The lab also has a program that seeks to employ photoacoustic imaging of gene expression and is developing absorption-based reporter gene systems for that purpose.

According to Zemp, the application of the more intense ultrasound to allow material to pass from cells into the bloodstream increases the concentration of genetic material in the blood to high enough levels to be detection by conventional testing methods.
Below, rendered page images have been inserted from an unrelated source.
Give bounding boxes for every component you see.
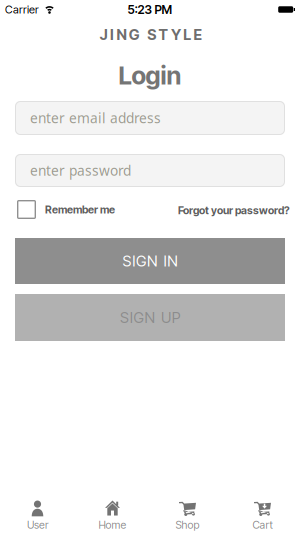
staticText: Login (118, 61, 182, 90)
staticText: Remember me (45, 203, 115, 216)
staticText: Forgot your password? (178, 204, 290, 217)
staticText: SIGN IN (122, 252, 178, 270)
button[interactable]: Remember me (17, 200, 115, 219)
staticText: SIGN UP (120, 309, 180, 326)
staticText: enter email address (30, 109, 161, 127)
button[interactable]: Shop (150, 484, 225, 533)
staticText: User (27, 518, 48, 531)
button[interactable]: SIGN UP (15, 294, 285, 341)
staticText: Cart (252, 518, 272, 531)
staticText: 5:23 PM (128, 2, 172, 17)
staticText: JING STYLE (99, 26, 201, 43)
button[interactable]: Cart (225, 484, 300, 533)
button[interactable]: SIGN IN (15, 238, 285, 284)
button[interactable]: User (0, 484, 75, 533)
staticText: Carrier (5, 3, 39, 16)
textField[interactable]: enter password (30, 161, 285, 180)
staticText: enter password (30, 161, 131, 180)
textField[interactable]: enter email address (30, 109, 285, 127)
staticText: Shop (176, 518, 200, 531)
staticText: Home (98, 518, 126, 531)
button[interactable]: Forgot your password? (178, 200, 290, 217)
button[interactable]: Home (75, 484, 150, 533)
The method has the potential to eliminate more invasive tissue biopsies and could be used both as a first diagnosis as well as to monitor treatment efficacy and/or disease progression.

“Ultrasound can enhance the levels of these genetic and vesicle biomarkers in blood samples by over 100 times,” Zemp said. “We were able to detect panels of tumor-specific mutations, and now epigenetic mutations that were not otherwise detectable in blood samples.

“We’ve also found that we can conduct ultrasound-aided blood testing to look for circulating tumor cells in blood samples with single-cell sensitivity for the price of a COVID test,” he added. “This is significantly cheaper than the current methods, which cost about $10,000 per test.”

In addition to providing ultrasound at levels that will induce sonoporation, Zemp and the team have also demonstrated the potential to use targeted ultrasound liquify small volumes of tissue to allow for biomarker detection. The liquefied tissue can also be collected from the blood less invasively using a fine-needle syringe compared with core needles needed for current biopsy methods.

The technique could become an important method for oncologist who are monitoring disease return or progression to metastatic disease by providing an earlier view of when cancer returns allowing for earlier—and targeted—treatment.